**ABOUT THIS TASK:**
Exact copy, no pictures: restate each entry below word for word.

**RECORDS:**
== Segment start ==

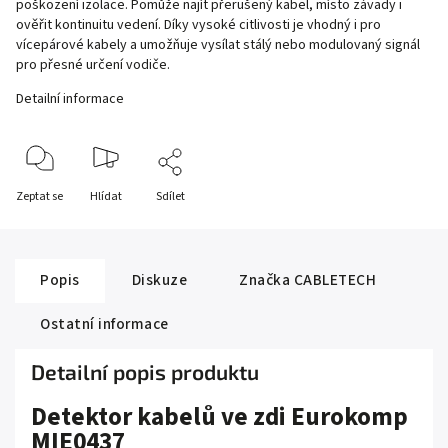
poškození izolace. Pomůže najít přerušený kabel, místo závady i
ověřit kontinuitu vedení. Díky vysoké citlivosti je vhodný i pro
vícepárové kabely a umožňuje vysílat stálý nebo modulovaný signál
pro přesné určení vodiče.
Detailní informace
Zeptat se
Hlídat
Sdílet
Popis
Diskuze
Značka
CABLETECH
Ostatní informace
Detailní popis produktu
Detektor kabelů ve zdi Eurokomp
MIE0437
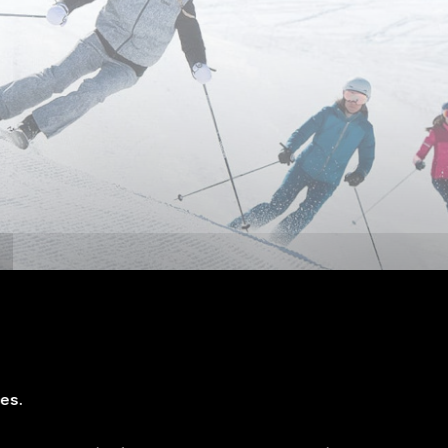
es Skifahrens genießen!
ies.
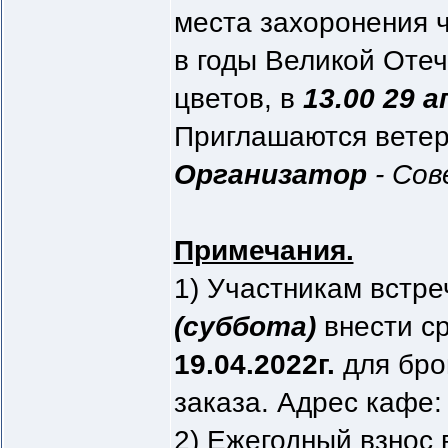
места захоронения 
в годы Великой Оте
цветов, в
13.00 29 а
Приглашаются ветер
Организатор
- Со
Примечания.
1) Участникам встр
(суббота)
внести с
19.04.2022г.
для бро
заказа. Адрес кафе: 
2) Ежегодный взнос 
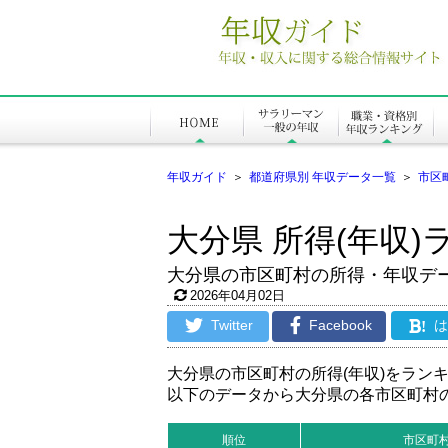
年収ガイド
＞
都道府県別 年収データ一覧
＞
市区
大分県 所得(年収)
大分県の市区町村の所得・年収デ
2026年04月02日
Twitter
Facebook
!
大分県の市区町村の所得(年収)をラン
以下のデータから大分県の各市区町村
順位
市区町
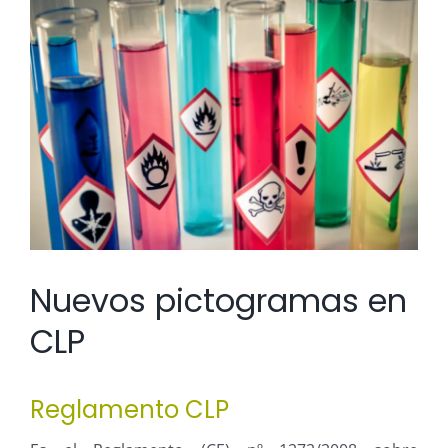
Ver
imagen
más
grande
Nuevos pictogramas en
CLP
Reglamento CLP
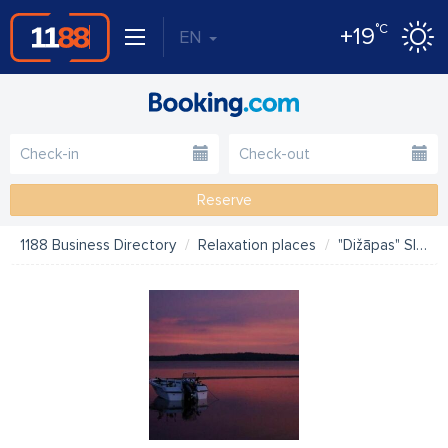
°C
+19
EN
Reserve
1188 Business Directory
Relaxation places
"Dižāpas" SIA kempings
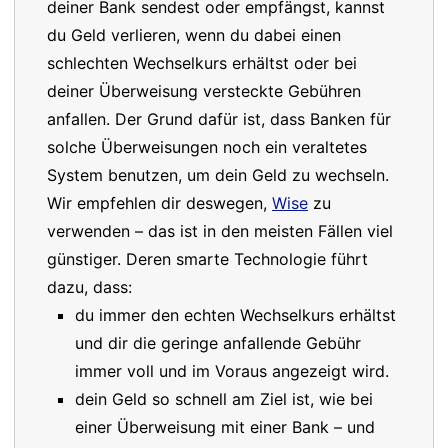
deiner Bank sendest oder empfängst, kannst
du Geld verlieren, wenn du dabei einen
schlechten Wechselkurs erhältst oder bei
deiner Überweisung versteckte Gebühren
anfallen. Der Grund dafür ist, dass Banken für
solche Überweisungen noch ein veraltetes
System benutzen, um dein Geld zu wechseln.
Wir empfehlen dir deswegen,
Wise
zu
verwenden – das ist in den meisten Fällen viel
günstiger. Deren smarte Technologie führt
dazu, dass:
du immer den echten Wechselkurs erhältst
und dir die geringe anfallende Gebühr
immer voll und im Voraus angezeigt wird.
dein Geld so schnell am Ziel ist, wie bei
einer Überweisung mit einer Bank – und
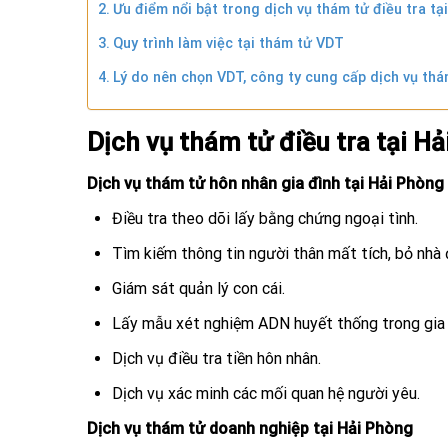
Ưu điểm nổi bật trong dịch vụ thám tử điều tra 
Quy trình làm việc tại thám tử VDT
Lý do nên chọn VDT, công ty cung cấp dịch vụ thá
Dịch vụ thám tử điều tra tại 
Dịch vụ thám tử hôn nhân gia đình tại Hải Phòng
Điều tra theo dõi lấy bằng chứng ngoại tình.
Tìm kiếm thông tin người thân mất tích, bỏ nhà đ
Giám sát quản lý con cái.
Lấy mẫu xét nghiệm ADN huyết thống trong gia 
Dịch vụ điều tra tiền hôn nhân.
Dịch vụ xác minh các mối quan hệ người yêu.
Dịch vụ thám tử doanh nghiệp tại Hải Phòng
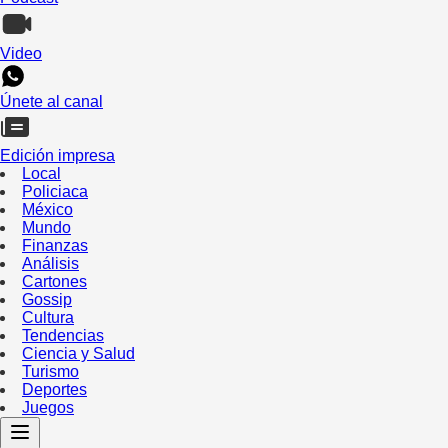
Video
Únete al canal
Edición impresa
Local
Policiaca
México
Mundo
Finanzas
Análisis
Cartones
Gossip
Cultura
Tendencias
Ciencia y Salud
Turismo
Deportes
Juegos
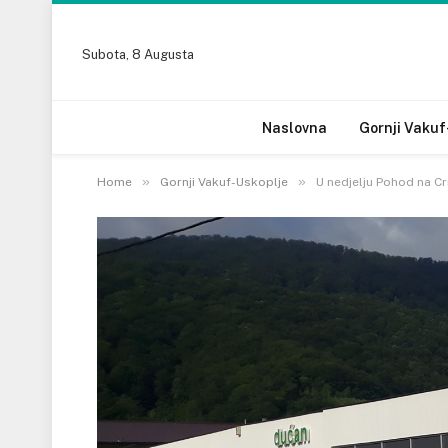
Subota, 8 Augusta
Naslovna
Gornji Vakuf
»
»
Home
Gornji Vakuf-Uskoplje
U nedjelju Pohod na Cr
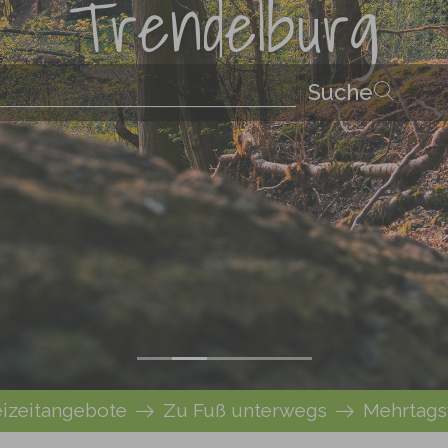
Trendelburg
eizeitangebote
Zu Fuß unterwegs
Mehrtag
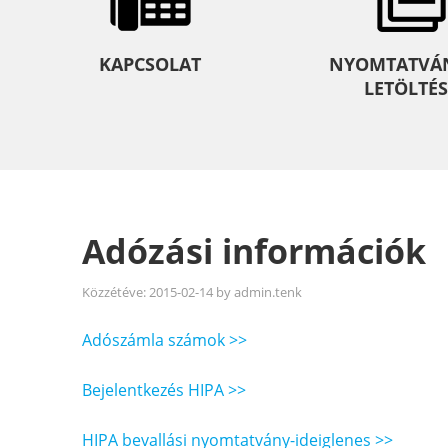
KAPCSOLAT
NYOMTATVÁ
LETÖLTÉS
Adózási információk
Közzétéve:
2015-02-14
by
admin.tenk
Adószámla számok >>
Bejelentkezés HIPA >>
HIPA bevallási nyomtatvány-ideiglenes >>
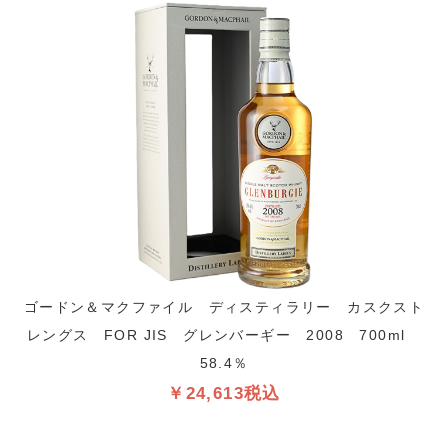
ゴードン＆マクファイル ディスティラリー カスクスト
レングス FOR JIS グレンバーギー 2008 700ml
58.4％
￥24,613税込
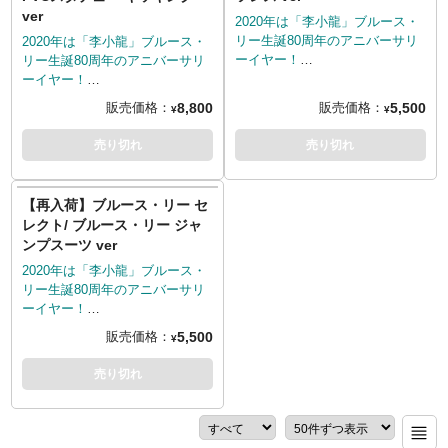
黒のカンフースーツと同じく、
用された黄色のトラックスーツ
ver
「白」と「黒」を使った陰陽の
姿をチョイス！頭部はノーマル
2020年は「李小龍」ブルース・
シンボルマークである「太陰太
ヘッドに加え、咆哮ヘッドが付
リー生誕80周年のアニバーサリ
2020年は「李小龍」ブルース・
極図」を金色の龍が巻き付くと
属し、差し替えが可能。アクセ
ーイヤー！
リー生誕80周年のアニバーサリ
いう豪華なベースも雰囲気を引
サリーとしてヌンチャクなどの
アメリカのダイアモンドセレク
ーイヤー！
き立てます。
武器系、その武器を掴むハンド
トから、世界中の映画ファン、
ダイアモンドセレクトトイによ
8,800
5,500
販売価格：
販売価格：
¥
¥
パーツが付属します。
格闘技ファンから今なお愛され
るPVCスタチューシリーズ「ギ
続けている「李小龍」ブルー
ャラリー」の新作として、世界
売り切れ
売り切れ
ス・リーのアクションフィギュ
中の映画ファン、格闘技ファン
ア「ブルース・リー セレクト」
から今なお愛され続けている
が登場です。今回、上半身が
「李小龍」ブルース・リーがラ
【再入荷】ブルース・リー セ
裸、下半身はカンフーパンツと
インナップしました。トラック
レクト/ ブルース・リー ジャ
いうおなじみの姿をチョイス！
スーツ姿で蹴りを繰り出したダ
ンプスーツ ver
頭部はノーマルヘッドに加え、
イナミックなポージングのブル
咆哮ヘッドが付属し、差し替え
ース・リー。蹴りの動きに合わ
2020年は「李小龍」ブルース・
が可能。アクセサリーとしてヌ
せたエフェクトパーツを追加す
リー生誕80周年のアニバーサリ
ンチャクなどの武器系、その武
ることで、視覚的にもサイズ感
ーイヤー！
器を掴むハンドパーツが付属し
でははかれない迫力を演出して
ダイアモンドセレクトトイのア
5,500
販売価格：
¥
ます。
います。
クションフィギュアシリーズ
「セレクト」に、世界中の映画
売り切れ
ファン、格闘技ファンから今な
お愛され続けている「李小龍」
ブルース・リーがラインナップ
です。今回、映画『死亡遊戯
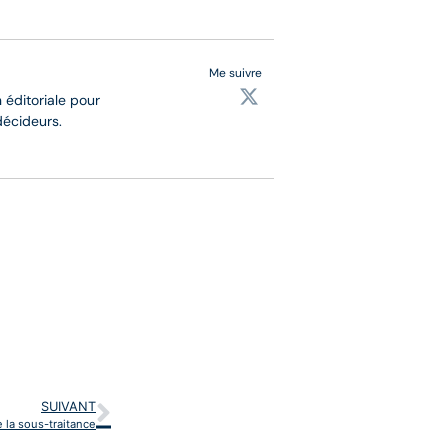
Me suivre
 éditoriale pour
décideurs.
SUIVANT
e la sous-traitance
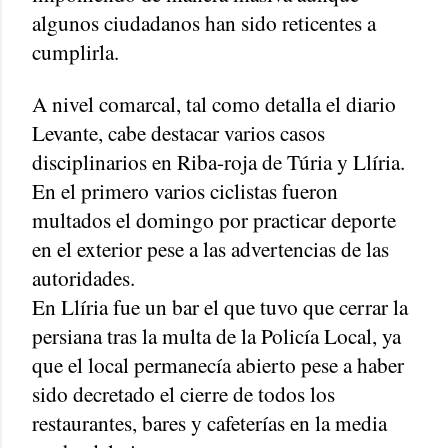
algunos ciudadanos han sido reticentes a
cumplirla.
A nivel comarcal, tal como detalla el diario
Levante, cabe destacar varios casos
disciplinarios en Riba-roja de Túria y Llíria.
En el primero varios ciclistas fueron
multados el domingo por practicar deporte
en el exterior pese a las advertencias de las
autoridades.
En Llíria fue un bar el que tuvo que cerrar la
persiana tras la multa de la Policía Local, ya
que el local permanecía abierto pese a haber
sido decretado el cierre de todos los
restaurantes, bares y cafeterías en la media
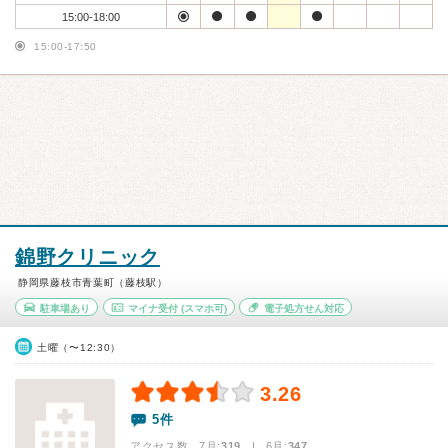
15:00-18:00
15:00-17:50
錦野クリニック
静岡県藤枝市青葉町（藤枝駅）
駐車場あり
マイナ受付
(スマホ可)
電子処方せん対応
土曜（〜12:30）
3.26
5件
アクセス数 7月:
319
| 6月:
347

== Segment end ==

**WRITTEN RESPONSE:**
poškození izolace. Pomůže najít přerušený kabel, místo závady i
ověřit kontinuitu vedení. Díky vysoké citlivosti je vhodný i pro
vícepárové kabely a umožňuje vysílat stálý nebo modulovaný signál
pro přesné určení vodiče.
Detailní informace
Zeptat se
Hlídat
Sdílet
Popis
Diskuze
Značka
CABLETECH
Ostatní informace
Detailní popis produktu
Detektor kabelů ve zdi Eurokomp
MIE0437
es Skifahrens genießen!
ies.
места захоронения 
в годы Великой Оте
цветов, в
13.00 29 а
Приглашаются ветер
Организатор
- Со
Примечания.
1) Участникам встр
(суббота)
внести с
19.04.2022г.
для бро
заказа. Адрес кафе: 
2) Ежегодный взнос 
年収ガイド
＞
都道府県別 年収データ一覧
＞
市区
大分県 所得(年収)
大分県の市区町村の所得・年収デ
2026年04月02日
Twitter
Facebook
!
大分県の市区町村の所得(年収)をラン
以下のデータから大分県の各市区町村
順位
市区町
Ver
imagen
más
grande
Nuevos pictogramas en
CLP
Reglamento CLP
°C
+19
EN
Reserve
1188 Business Directory
Relaxation places
"Dižāpas" SIA kempings
deiner Bank sendest oder empfängst, kannst
du Geld verlieren, wenn du dabei einen
schlechten Wechselkurs erhältst oder bei
deiner Überweisung versteckte Gebühren
anfallen. Der Grund dafür ist, dass Banken für
solche Überweisungen noch ein veraltetes
System benutzen, um dein Geld zu wechseln.
Wir empfehlen dir deswegen,
Wise
zu
verwenden – das ist in den meisten Fällen viel
günstiger. Deren smarte Technologie führt
dazu, dass:
du immer den echten Wechselkurs erhältst
und dir die geringe anfallende Gebühr
immer voll und im Voraus angezeigt wird.
dein Geld so schnell am Ziel ist, wie bei
einer Überweisung mit einer Bank – und
Ưu điểm nổi bật trong dịch vụ thám tử điều tra 
Quy trình làm việc tại thám tử VDT
Lý do nên chọn VDT, công ty cung cấp dịch vụ thá
Dịch vụ thám tử điều tra tại 
Dịch vụ thám tử hôn nhân gia đình tại Hải Phòng
Điều tra theo dõi lấy bằng chứng ngoại tình.
Tìm kiếm thông tin người thân mất tích, bỏ nhà đ
Giám sát quản lý con cái.
Lấy mẫu xét nghiệm ADN huyết thống trong gia 
Dịch vụ điều tra tiền hôn nhân.
Dịch vụ xác minh các mối quan hệ người yêu.
Dịch vụ thám tử doanh nghiệp tại Hải Phòng
Video
Únete al canal
Edición impresa
Local
Policiaca
México
Mundo
Finanzas
Análisis
Cartones
Gossip
Cultura
Tendencias
Ciencia y Salud
Turismo
Deportes
Juegos
Subota, 8 Augusta
Naslovna
Gornji Vakuf
»
»
Home
Gornji Vakuf-Uskoplje
U nedjelju Pohod na Cr
Trendelburg
eizeitangebote
Zu Fuß unterwegs
Mehrtag
KAPCSOLAT
NYOMTATVÁ
LETÖLTÉS
Adózási információk
Közzétéve:
2015-02-14
by
admin.tenk
Adószámla számok >>
Bejelentkezés HIPA >>
HIPA bevallási nyomtatvány-ideiglenes >>
ゴードン＆マクファイル ディスティラリー カスクスト
レングス FOR JIS グレンバーギー 2008 700ml
58.4％
￥24,613税込
黒のカンフースーツと同じく、
用された黄色のトラックスーツ
ver
「白」と「黒」を使った陰陽の
姿をチョイス！頭部はノーマル
2020年は「李小龍」ブルース・
シンボルマークである「太陰太
ヘッドに加え、咆哮ヘッドが付
リー生誕80周年のアニバーサリ
2020年は「李小龍」ブルース・
極図」を金色の龍が巻き付くと
属し、差し替えが可能。アクセ
ーイヤー！
リー生誕80周年のアニバーサリ
いう豪華なベースも雰囲気を引
サリーとしてヌンチャクなどの
アメリカのダイアモンドセレク
ーイヤー！
き立てます。
武器系、その武器を掴むハンド
トから、世界中の映画ファン、
ダイアモンドセレクトトイによ
8,800
5,500
販売価格：
販売価格：
¥
¥
パーツが付属します。
格闘技ファンから今なお愛され
るPVCスタチューシリーズ「ギ
続けている「李小龍」ブルー
ャラリー」の新作として、世界
売り切れ
売り切れ
ス・リーのアクションフィギュ
中の映画ファン、格闘技ファン
ア「ブルース・リー セレクト」
から今なお愛され続けている
が登場です。今回、上半身が
「李小龍」ブルース・リーがラ
【再入荷】ブルース・リー セ
裸、下半身はカンフーパンツと
インナップしました。トラック
レクト/ ブルース・リー ジャ
いうおなじみの姿をチョイス！
スーツ姿で蹴りを繰り出したダ
ンプスーツ ver
頭部はノーマルヘッドに加え、
イナミックなポージングのブル
咆哮ヘッドが付属し、差し替え
ース・リー。蹴りの動きに合わ
2020年は「李小龍」ブルース・
が可能。アクセサリーとしてヌ
せたエフェクトパーツを追加す
リー生誕80周年のアニバーサリ
ンチャクなどの武器系、その武
ることで、視覚的にもサイズ感
ーイヤー！
器を掴むハンドパーツが付属し
でははかれない迫力を演出して
ダイアモンドセレクトトイのア
5,500
販売価格：
¥
ます。
います。
クションフィギュアシリーズ
「セレクト」に、世界中の映画
売り切れ
ファン、格闘技ファンから今な
お愛され続けている「李小龍」
ブルース・リーがラインナップ
です。今回、映画『死亡遊戯
Me suivre
 éditoriale pour
décideurs.
SUIVANT
e la sous-traitance
algunos ciudadanos han sido reticentes a
cumplirla.
A nivel comarcal, tal como detalla el diario
Levante, cabe destacar varios casos
disciplinarios en Riba-roja de Túria y Llíria.
En el primero varios ciclistas fueron
multados el domingo por practicar deporte
en el exterior pese a las advertencias de las
autoridades.
En Llíria fue un bar el que tuvo que cerrar la
persiana tras la multa de la Policía Local, ya
que el local permanecía abierto pese a haber
sido decretado el cierre de todos los
restaurantes, bares y cafeterías en la media
15:00-18:00
15:00-17:50
錦野クリニック
静岡県藤枝市青葉町（藤枝駅）
駐車場あり
マイナ受付
(スマホ可)
電子処方せん対応
土曜（〜12:30）
3.26
5件
アクセス数 7月:
319
| 6月:
347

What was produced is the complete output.